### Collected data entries
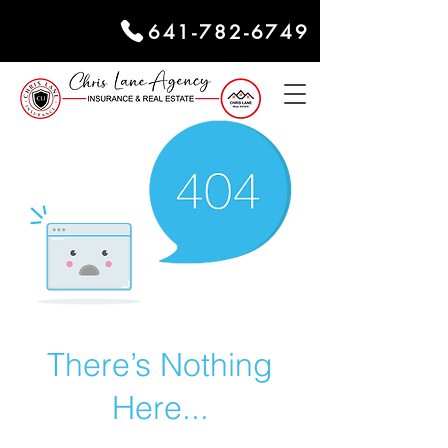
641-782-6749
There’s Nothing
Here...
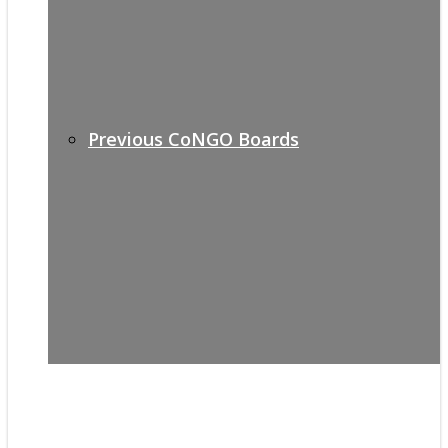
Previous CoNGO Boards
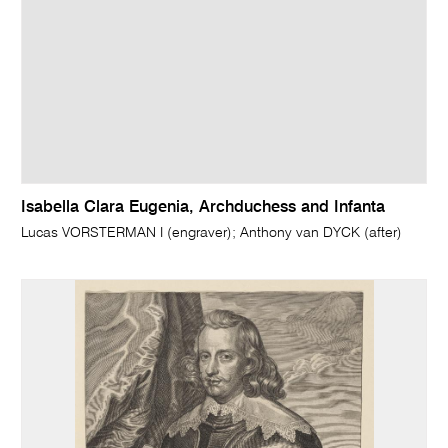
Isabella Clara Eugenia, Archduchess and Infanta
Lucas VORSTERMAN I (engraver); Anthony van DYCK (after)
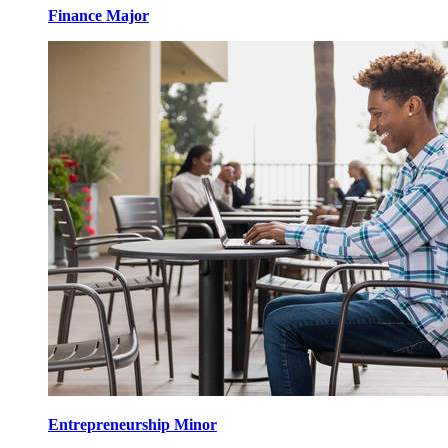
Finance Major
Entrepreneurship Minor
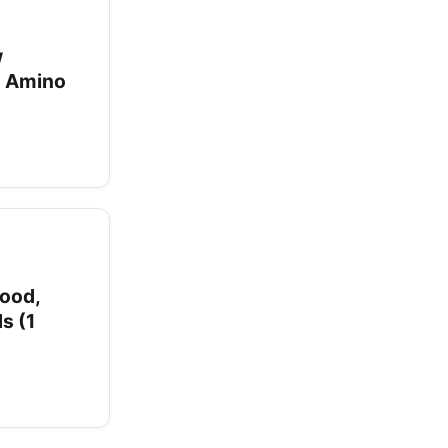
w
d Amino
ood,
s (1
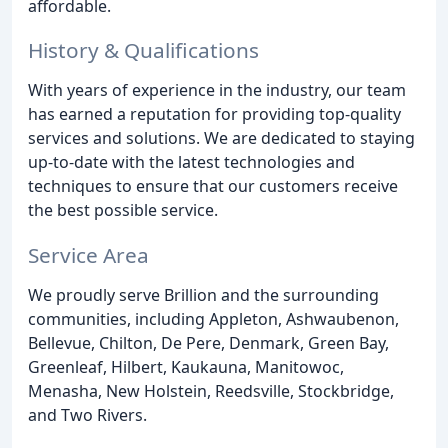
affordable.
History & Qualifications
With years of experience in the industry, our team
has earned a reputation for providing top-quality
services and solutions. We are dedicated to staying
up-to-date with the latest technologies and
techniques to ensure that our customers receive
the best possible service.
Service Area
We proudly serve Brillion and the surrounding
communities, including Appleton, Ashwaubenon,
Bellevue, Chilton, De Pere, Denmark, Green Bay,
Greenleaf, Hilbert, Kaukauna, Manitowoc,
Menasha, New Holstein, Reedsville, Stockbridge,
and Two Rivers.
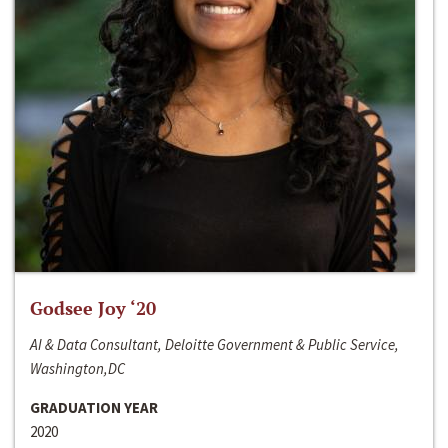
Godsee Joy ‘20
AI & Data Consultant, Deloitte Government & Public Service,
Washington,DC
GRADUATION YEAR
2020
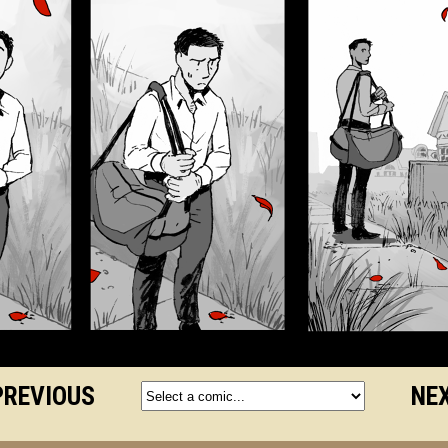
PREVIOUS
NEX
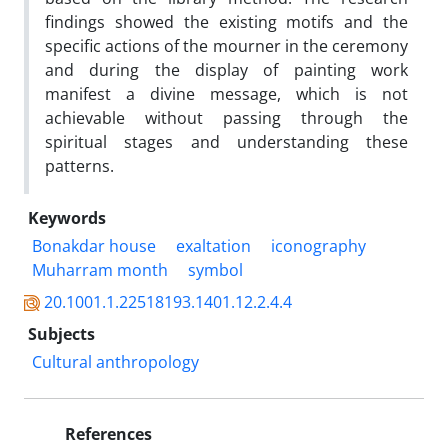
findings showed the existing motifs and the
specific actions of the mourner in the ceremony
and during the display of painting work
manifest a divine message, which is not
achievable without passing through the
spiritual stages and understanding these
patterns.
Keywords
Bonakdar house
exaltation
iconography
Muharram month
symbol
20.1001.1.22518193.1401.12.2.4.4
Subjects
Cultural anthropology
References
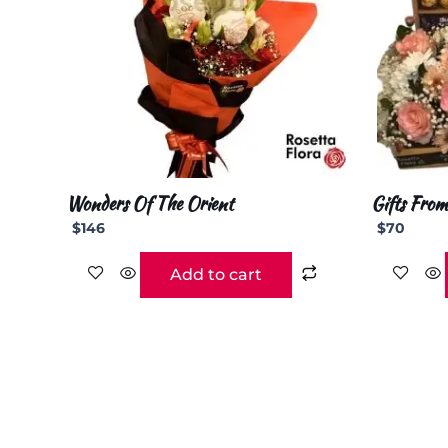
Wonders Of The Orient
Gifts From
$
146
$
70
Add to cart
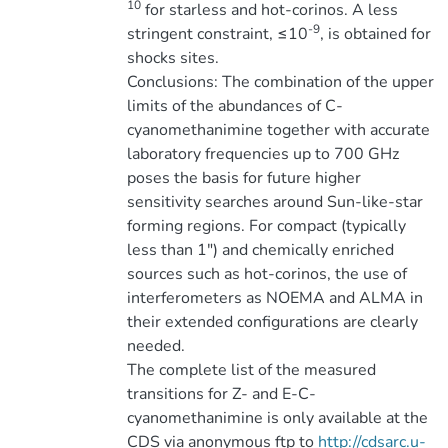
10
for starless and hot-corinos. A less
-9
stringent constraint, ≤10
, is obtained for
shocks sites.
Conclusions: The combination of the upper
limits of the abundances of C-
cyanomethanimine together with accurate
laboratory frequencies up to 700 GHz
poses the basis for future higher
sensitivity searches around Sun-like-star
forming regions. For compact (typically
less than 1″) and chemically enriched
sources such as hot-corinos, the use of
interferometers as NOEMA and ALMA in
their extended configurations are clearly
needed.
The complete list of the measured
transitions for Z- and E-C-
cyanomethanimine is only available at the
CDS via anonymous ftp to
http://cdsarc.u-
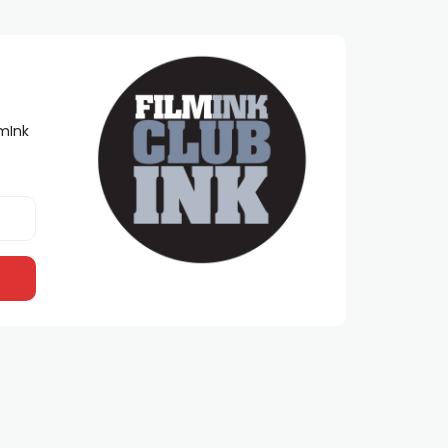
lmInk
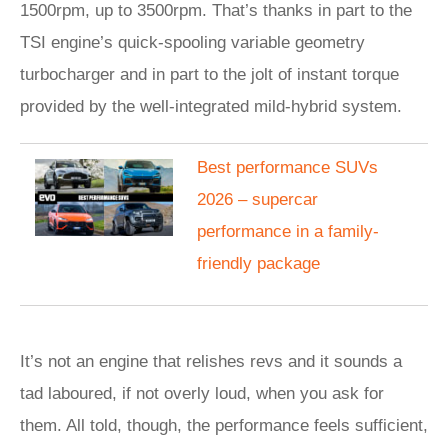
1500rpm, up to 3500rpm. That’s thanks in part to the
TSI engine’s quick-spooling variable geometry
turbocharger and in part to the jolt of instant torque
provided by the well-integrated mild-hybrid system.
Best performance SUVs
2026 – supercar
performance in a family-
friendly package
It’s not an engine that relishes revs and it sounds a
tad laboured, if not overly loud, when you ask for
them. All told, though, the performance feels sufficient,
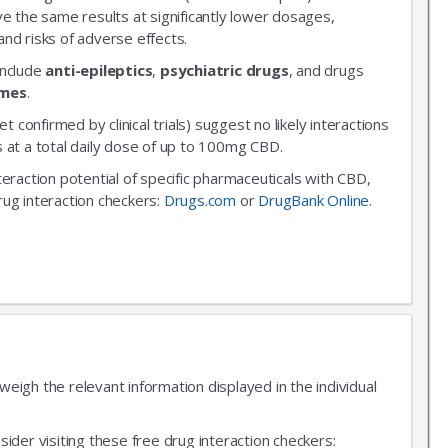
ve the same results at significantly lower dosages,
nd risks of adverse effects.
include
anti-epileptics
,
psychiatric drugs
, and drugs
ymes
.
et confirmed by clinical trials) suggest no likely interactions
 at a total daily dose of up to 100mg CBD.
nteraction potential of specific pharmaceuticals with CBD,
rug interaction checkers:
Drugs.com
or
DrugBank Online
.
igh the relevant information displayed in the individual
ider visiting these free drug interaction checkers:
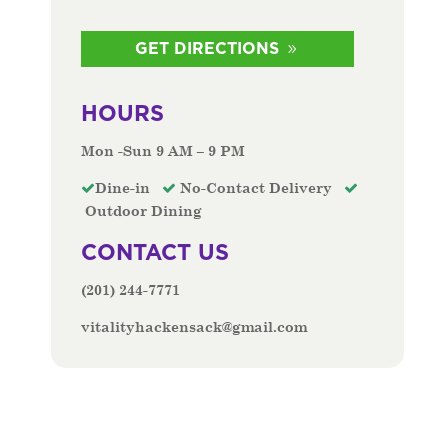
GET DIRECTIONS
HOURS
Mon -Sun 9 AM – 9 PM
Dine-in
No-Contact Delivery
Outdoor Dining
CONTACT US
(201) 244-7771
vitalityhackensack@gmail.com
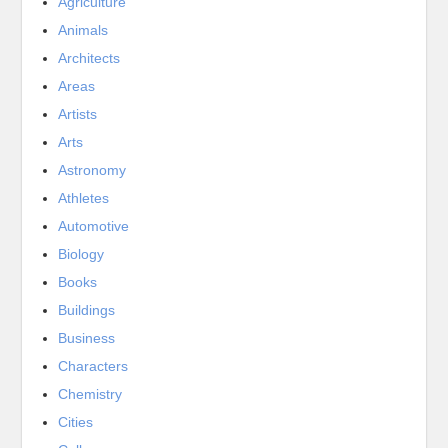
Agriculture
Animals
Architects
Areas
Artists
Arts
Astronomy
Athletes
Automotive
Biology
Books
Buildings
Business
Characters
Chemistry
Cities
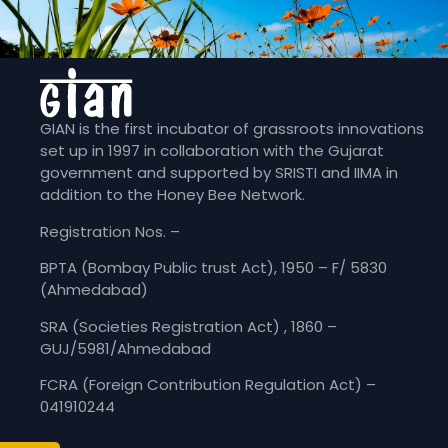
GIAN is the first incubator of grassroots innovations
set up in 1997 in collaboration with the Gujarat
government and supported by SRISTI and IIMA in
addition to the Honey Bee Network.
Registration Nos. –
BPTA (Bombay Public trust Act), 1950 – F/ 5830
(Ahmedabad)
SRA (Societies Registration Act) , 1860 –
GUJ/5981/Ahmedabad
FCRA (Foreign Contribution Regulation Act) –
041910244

### Task requirements
Go through the entries and report every line with the string "Registration".

### Response area
Registration Nos. –
SRA (Societies Registration Act) , 1860 –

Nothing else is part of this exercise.